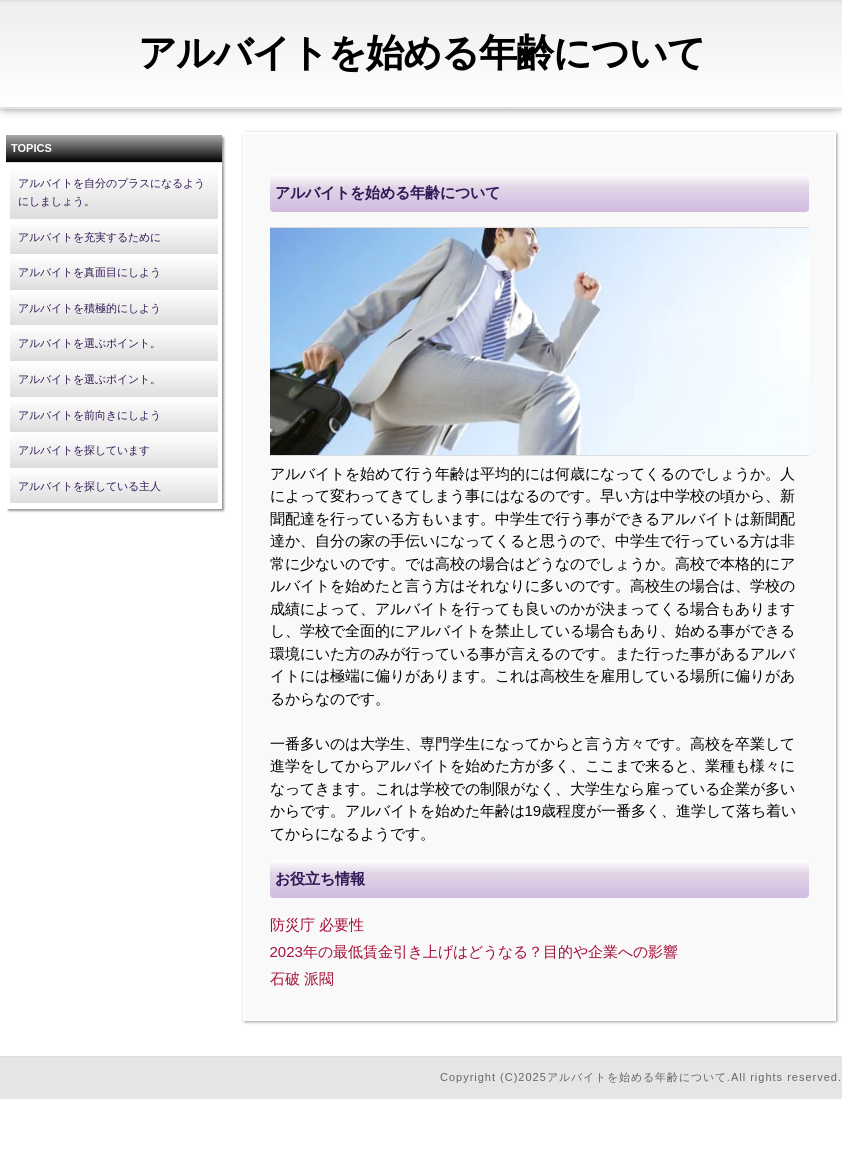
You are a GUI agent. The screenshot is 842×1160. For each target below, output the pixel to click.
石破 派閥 (302, 978)
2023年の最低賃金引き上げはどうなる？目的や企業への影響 (474, 951)
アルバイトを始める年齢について (421, 53)
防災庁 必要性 (317, 924)
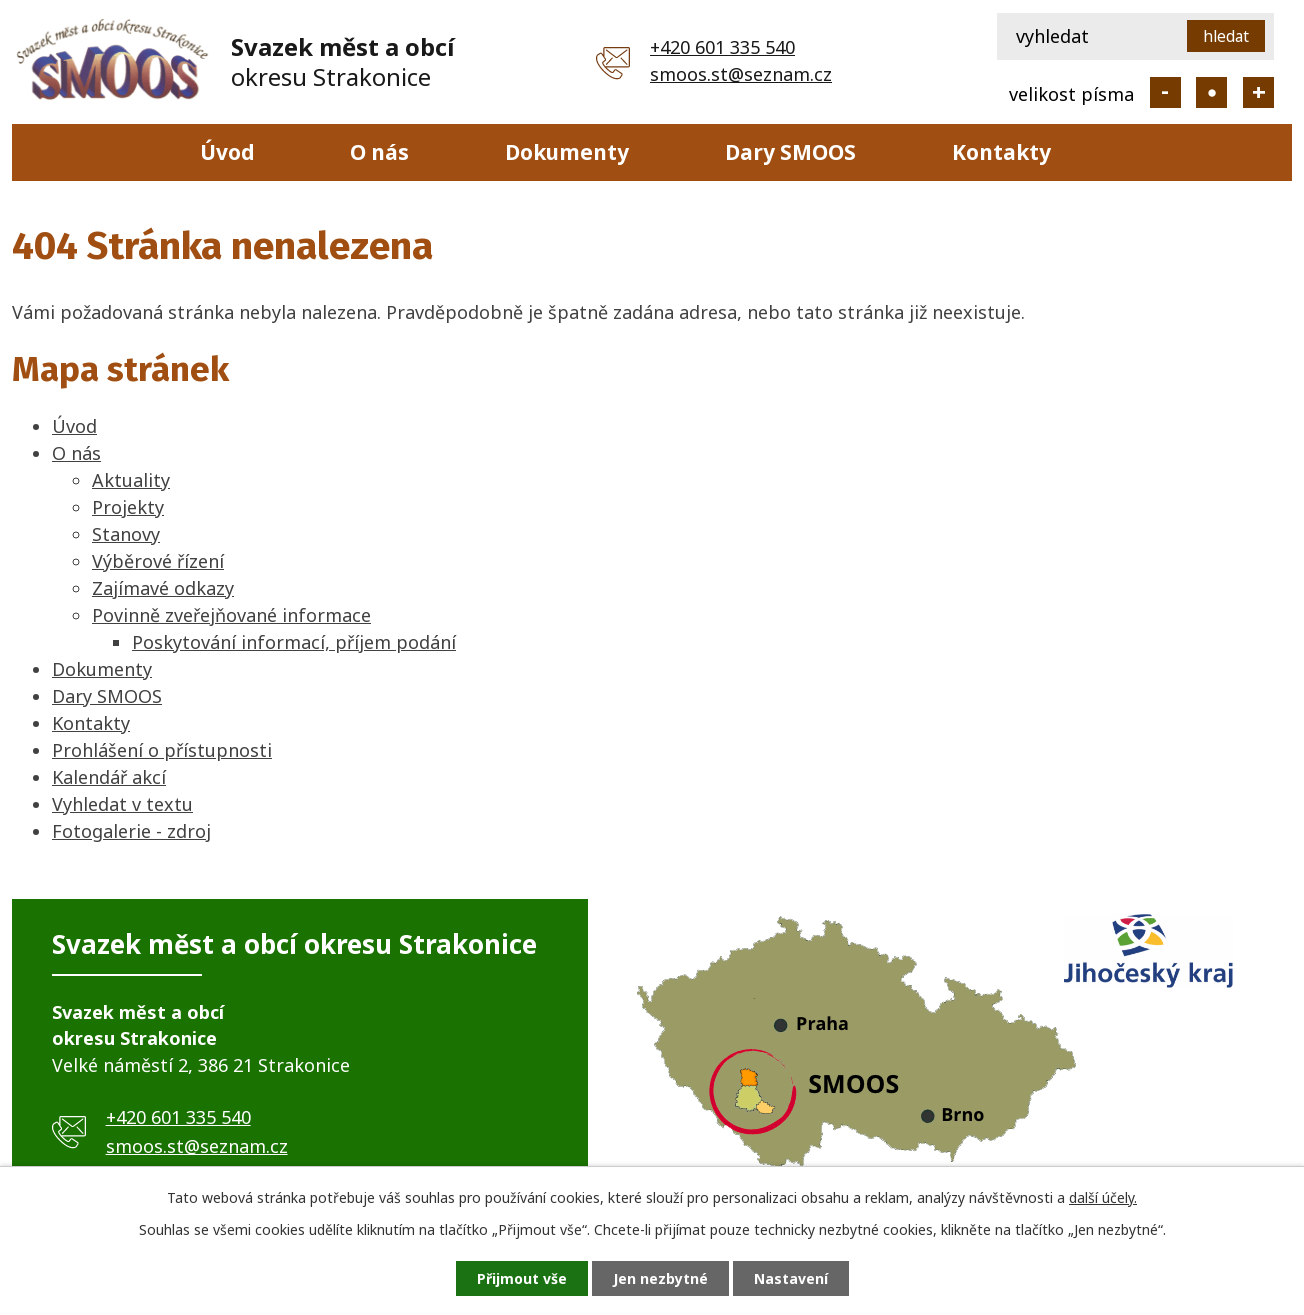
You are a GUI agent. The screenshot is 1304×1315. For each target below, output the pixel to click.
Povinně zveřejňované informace (231, 615)
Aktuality (131, 480)
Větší (1258, 92)
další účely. (1103, 1197)
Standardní (1211, 92)
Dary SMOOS (790, 152)
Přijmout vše (522, 1278)
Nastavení (791, 1278)
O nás (379, 152)
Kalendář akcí (109, 777)
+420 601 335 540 (722, 47)
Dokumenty (567, 152)
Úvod (227, 152)
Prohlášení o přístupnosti (162, 750)
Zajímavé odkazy (163, 588)
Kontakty (1001, 152)
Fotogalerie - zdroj (131, 831)
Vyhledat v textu (122, 804)
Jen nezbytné (660, 1278)
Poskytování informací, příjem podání (294, 642)
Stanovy (126, 534)
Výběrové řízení (158, 561)
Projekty (128, 507)
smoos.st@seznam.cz (741, 74)
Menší (1165, 92)
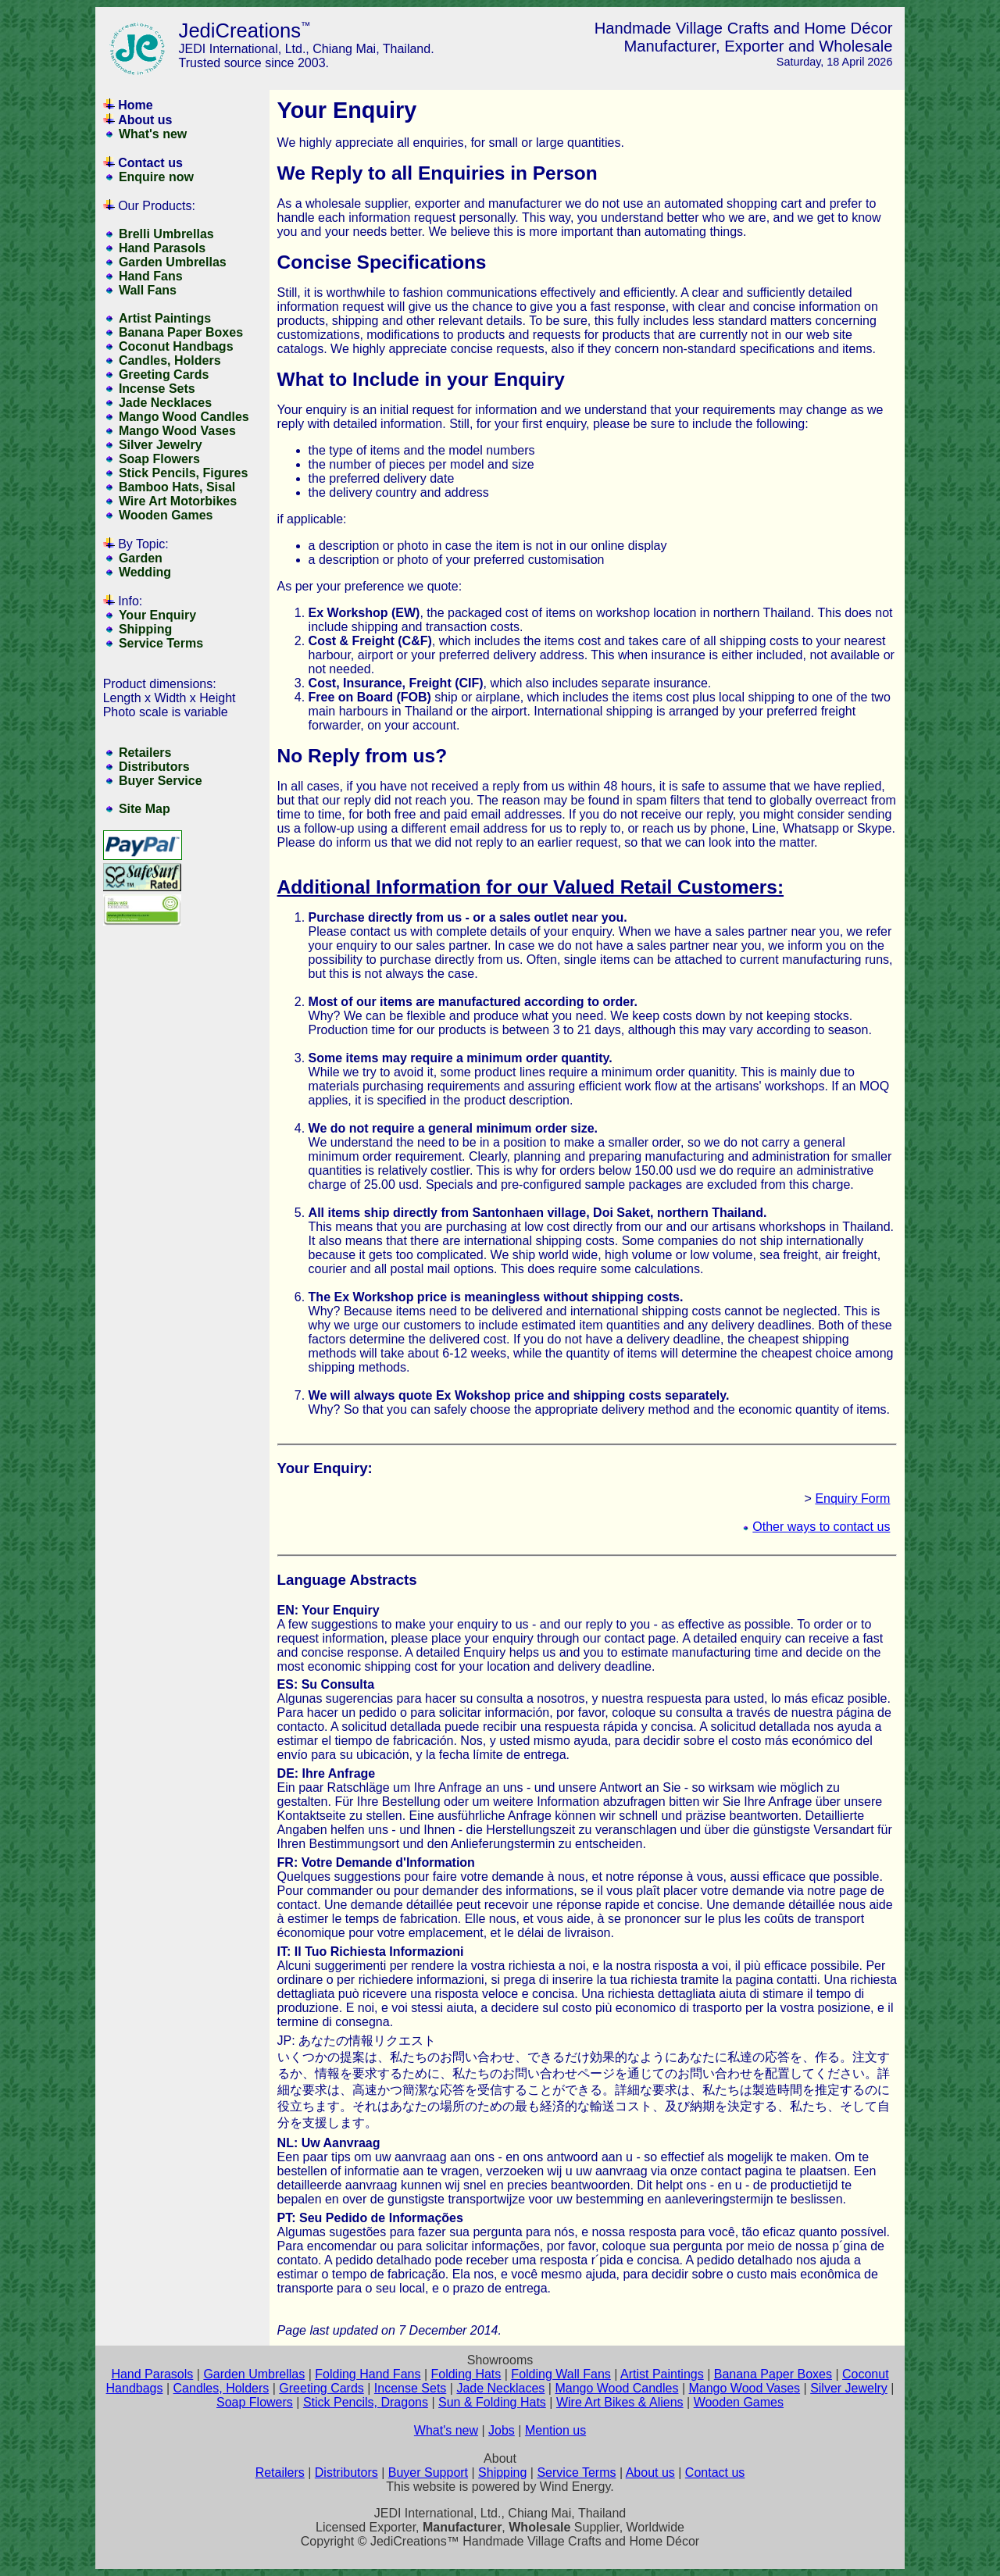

- _WORK ITEM_: Copy nothing outside the span: please output the lines from the one with "Vyhledat v textu (122, 804)" through the end of the entries above, and skip the pictures.

- _EXERCISE RESPONSE_:
Vyhledat v textu (122, 804)
Jen nezbytné (660, 1278)
Poskytování informací, příjem podání (294, 642)
Stanovy (126, 534)
Výběrové řízení (158, 561)
Projekty (128, 507)
smoos.st@seznam.cz (741, 74)
Menší (1165, 92)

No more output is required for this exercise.